6. What are some words of wisdom you would share with someone who is newly diagnosed or experiencing new symptoms?
“You're not alone” (how appropriate)! I really wish someone would have told that to me because I felt so alone.
I know so many people who think they're the only one that's experiencing that feeling and they feel embarrassed and weak thinking that they should be stronger than whatever it is they're going through. But it's okay to feel weak. It's okay to feel scared. It's okay to feel sad. It's okay to cry. It's a scary thing that we're going through. Finding the community and tools that can help you will ultimately make you feel better.
That's been important for me. I needed to find new outlets for when I was feeling stressed or overwhelmed. And for me, that was through art and finding new ways to workout. And I really suggest finding whatever that is for you. What makes you happy again? What brings you joy again?

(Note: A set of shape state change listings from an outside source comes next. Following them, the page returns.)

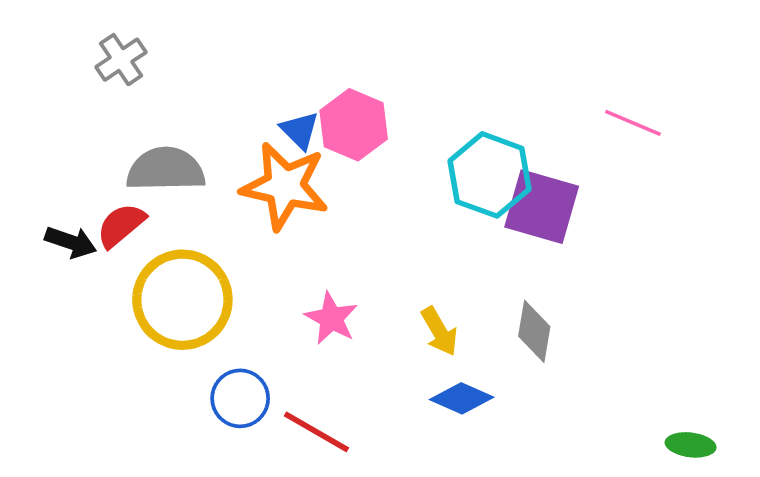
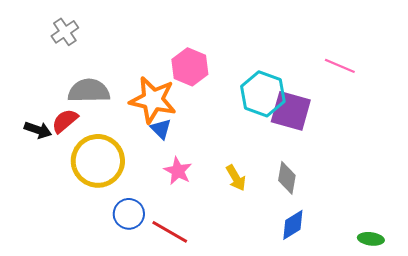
blue triangle: (300, 130) -> (161, 129), moved
blue diamond: (462, 398) -> (293, 225), moved, turned -56

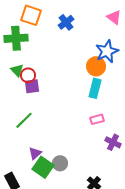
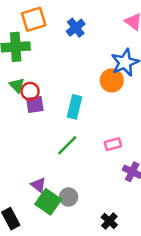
orange square: (31, 15) -> (34, 19), turned -35
cyan rectangle: (95, 88) -> (75, 107), moved
green line: (24, 120) -> (67, 145), moved
purple triangle: (35, 153) -> (38, 185), turned -40

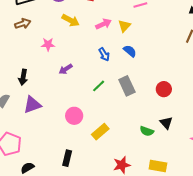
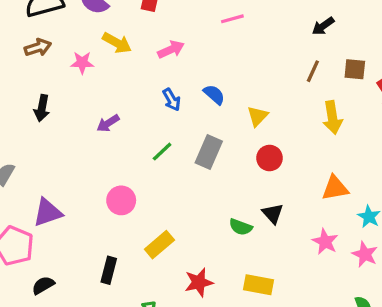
yellow triangle: (124, 26) -> (258, 116), moved
pink star: (48, 44) -> (82, 63), moved
black arrow: (23, 77) -> (42, 108), moved
gray rectangle: (127, 86) -> (209, 152), turned 48
purple triangle: (32, 105) -> (48, 212), moved
yellow rectangle: (100, 132) -> (159, 245), moved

Also, don’t forget to acknowledge how you're feeling. Don't push it away and say, “I just need to be stronger. I need to be tougher.” The strongest thing you can do is acknowledge how you're feeling and work through it because that's where real strength comes from.
Truth is, the more people that I've been honest with about how much my life sucks, the more honesty I get back from them relating to my story or them telling me “yeah, I've been through the same thing”. When I pretended that I had everything going well and that I was okay, those were the moments I felt the most alone. When I was honest about the "sucks" I found real moments of connecting with people and genuine help, because I was being honest and they felt like they could be honest back to me.

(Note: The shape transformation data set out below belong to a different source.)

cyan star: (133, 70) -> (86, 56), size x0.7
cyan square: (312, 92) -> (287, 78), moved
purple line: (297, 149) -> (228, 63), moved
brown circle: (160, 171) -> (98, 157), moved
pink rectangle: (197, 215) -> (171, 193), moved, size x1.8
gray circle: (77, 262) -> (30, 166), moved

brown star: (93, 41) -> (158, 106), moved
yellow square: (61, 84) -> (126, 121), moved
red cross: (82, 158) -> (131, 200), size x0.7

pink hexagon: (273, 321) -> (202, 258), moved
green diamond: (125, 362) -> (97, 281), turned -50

7. Tell us what you are doing now with your nonprofit. How does it work, and how will you be supporting people like us?
It’s exciting – we’re in all the beginning phases of that. Right now, we are building a patient application portal. So, say you're struggling with paying your medical bills, you can go on the portal and put in your name, what conditions you have, your doctor's office contact information, etc. I’ll make sure that it has HIPAA guidelines intact and that we're allowed to and able to reach out to your doctor to have a signature on there. Then we'll reach out and pay directly to those doctors. We also evaluate that the applicant is honest about what they're struggling with. Overall, it's going to be a long process of grant writing! We’re opening up a bank account, so all of the grants will start going through there. As we collect the funds, we'll be able to start paying patients bills.
Hopefully in the future, our efforts will be another way to raise awareness so that patients won't even have to stress or make that decision anymore. Maybe there won't even be a need for a nonprofit like us anymore, because insurance is finally working how it's supposed to, or the medical system is working how it's supposed to. But until then, I feel like there's a big gap between medical bills, patients and what we truly need. Right now, there needs to be a bridge for that gap. And that’s what we’re working on.
About Melody Olander
Melody Olander is the founder of the “But You Don't Look Sick” community and has had a rare disease since she was 17 years old. At 23 she was also diagnosed with Chronic Inflammatory Demyelinating Polyneuropathy (CIDP), Postural orthostatic tachycardia syndrome (POTS), and Ehlers Danlos Syndrome (EDS). After publishing her book, "But You Don't Look Sick." she decided to dedicate her time towards connecting the chronically ill community.